Most Helpful Girl
i thin its pretty normal. maybe you're just too busy or too into school or whatever to make friendships. its not that uncommon. you just gotta put urself out there and be confident about it :)
Most Helpful Guy
Well the good news is that its normal. The bad news is that its hard to pick out the ones who dont have good friends. For instance, I am very much like you, I had a lot of acquaintances in high school. These were people who I would occasionally hang out with (maybe 3 or 4 times a month), they were people that I would sit with at lunch, and people that you would see me walking around the halls with at school. They were good guys (usually) but some of them got on my nerves, or weren't really that good of friends. Other people would look at me and say "wow that guy has friends", but to them I would say "no I dont". These weren't friends I felt comfortable confiding in, I didn't feel comfortable telling them about the issues I was having with my sister who is an alcoholic.
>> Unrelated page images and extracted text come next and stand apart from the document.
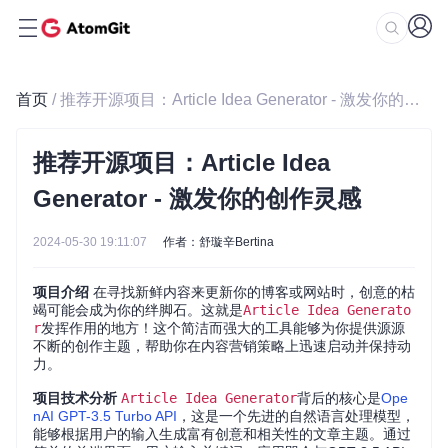
首页
/ 推荐开源项目：Article Idea Generator - 激发你的创作灵感
推荐开源项目：Article Idea
Generator - 激发你的创作灵感
2024-05-30 19:11:07
作者：舒璇辛Bertina
项目介绍
在寻找新鲜内容来更新你的博客或网站时，创意的枯
竭可能会成为你的绊脚石。这就是
Article Idea Generato
r
发挥作用的地方！这个简洁而强大的工具能够为你提供源源
不断的创作主题，帮助你在内容营销策略上迅速启动并保持动
力。
项目技术分析
Article Idea Generator
背后的核心是
Ope
nAI GPT-3.5 Turbo API
，这是一个先进的自然语言处理模型，
能够根据用户的输入生成富有创意和相关性的文章主题。通过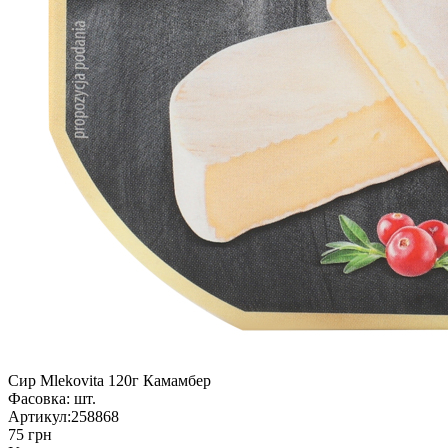
Сир Mlekovita 120г Камамбер
Фасовка:
шт.
Артикул:
258868
75 грн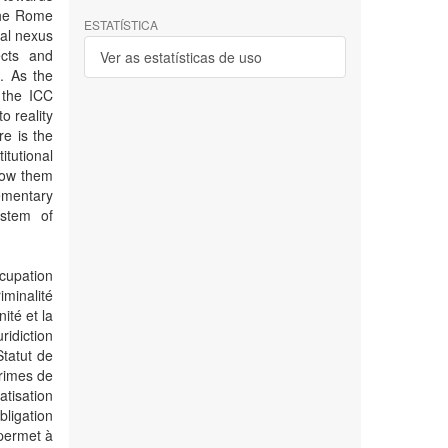
 the Rome
ESTATÍSTICA
nal nexus
ects and
Ver as estatísticas de uso
C. As the
 the ICC
to reality
re is the
itutional
llow them
ementary
ystem of
cupation
minalité
nité et la
ridiction
tatut de
crimes de
atisation
bligation
 permet à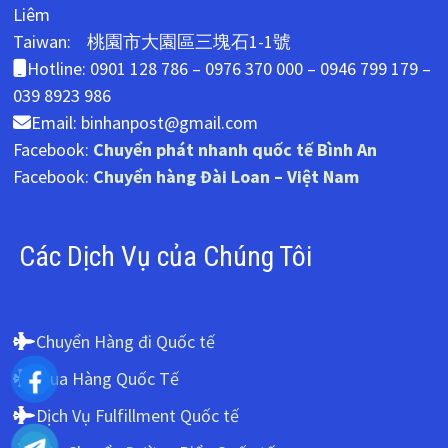
Liêm
Taiwan: 桃園市大園區三塊石1-1號
Hotline: 0901 128 786 – 0976 370 000 – 0946 799 179 –
039 8923 986
Email: binhanpost@gmail.com
Facebook:
Chuyển phát nhanh quốc tế Bình An
Facebook:
Chuyển hàng Đài Loan – Việt Nam
Các Dịch Vụ của Chúng Tôi
Chuyển Hàng đi Quốc tế
Mua Hàng Quốc Tế
Dịch Vụ Fulfillment Quốc tế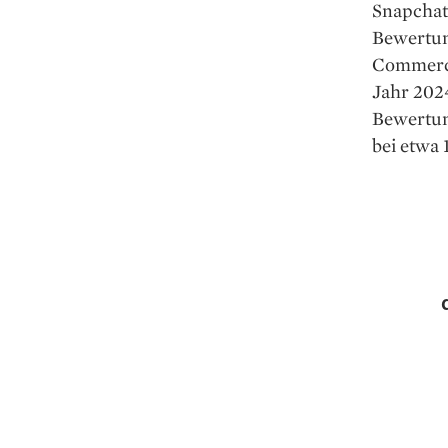
Snapchat 
Bewertun
Commerce
Jahr 202
Bewertun
bei etwa 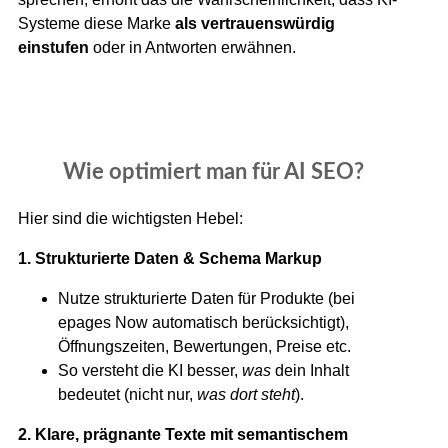
Systeme diese Marke
als vertrauenswürdig
einstufen
oder in Antworten erwähnen.
Wie optimiert man für AI SEO?
Hier sind die wichtigsten Hebel:
1. Strukturierte Daten & Schema Markup
Nutze strukturierte Daten für Produkte (bei
epages Now automatisch berücksichtigt),
Öffnungszeiten, Bewertungen, Preise etc.
So versteht die KI besser,
was
dein Inhalt
bedeutet (nicht nur,
was dort steht
).
2. Klare, prägnante Texte mit semantischem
I didn't feel comfortable talking to them about my issues because I didn't feel they were true, trustworthy friends. I wanted some good, true friends, but I didn't have any. I know in my school there were other people that felt like me, but I couldnt find them. They were hidden in some group of friends that weren't there true friends. When I got to college the situation was much the same, my friends were only people I hung out with so that I wasn't alone, I didn't hang out with them because they were my friends. I agree, it is so hard to make friends, especially when you are introverted, shy, and socially challenged (such as I am). People dont go out of their ways, and out of their cliques to be friends with me, they dont really try to talk to me unless I make the effort to talk to them. Girls are much the same way, since I am not particularly good looking, or funny, or intelligent, I dont stick out to them. I am too shy to talk to them upfront, but they dont approach me, instead preferring to stay with their cliques. This seems to be a very similar situation that you have, and I just want you to know that you aren't alone. My best friend is far and away my Computer, I play games on it, I interact with people online, I watch videos, and all kinds of stuff. I wish I could do more in real life, often times I wish I could clone myself so that I would have someone to hang out with, someone who always knows how I feel, and someone who wants to do stuff with me, because other guys I meet aren't nearly so reliable as myself. Women are even worse, a completely different story that I am not even going to touch right now.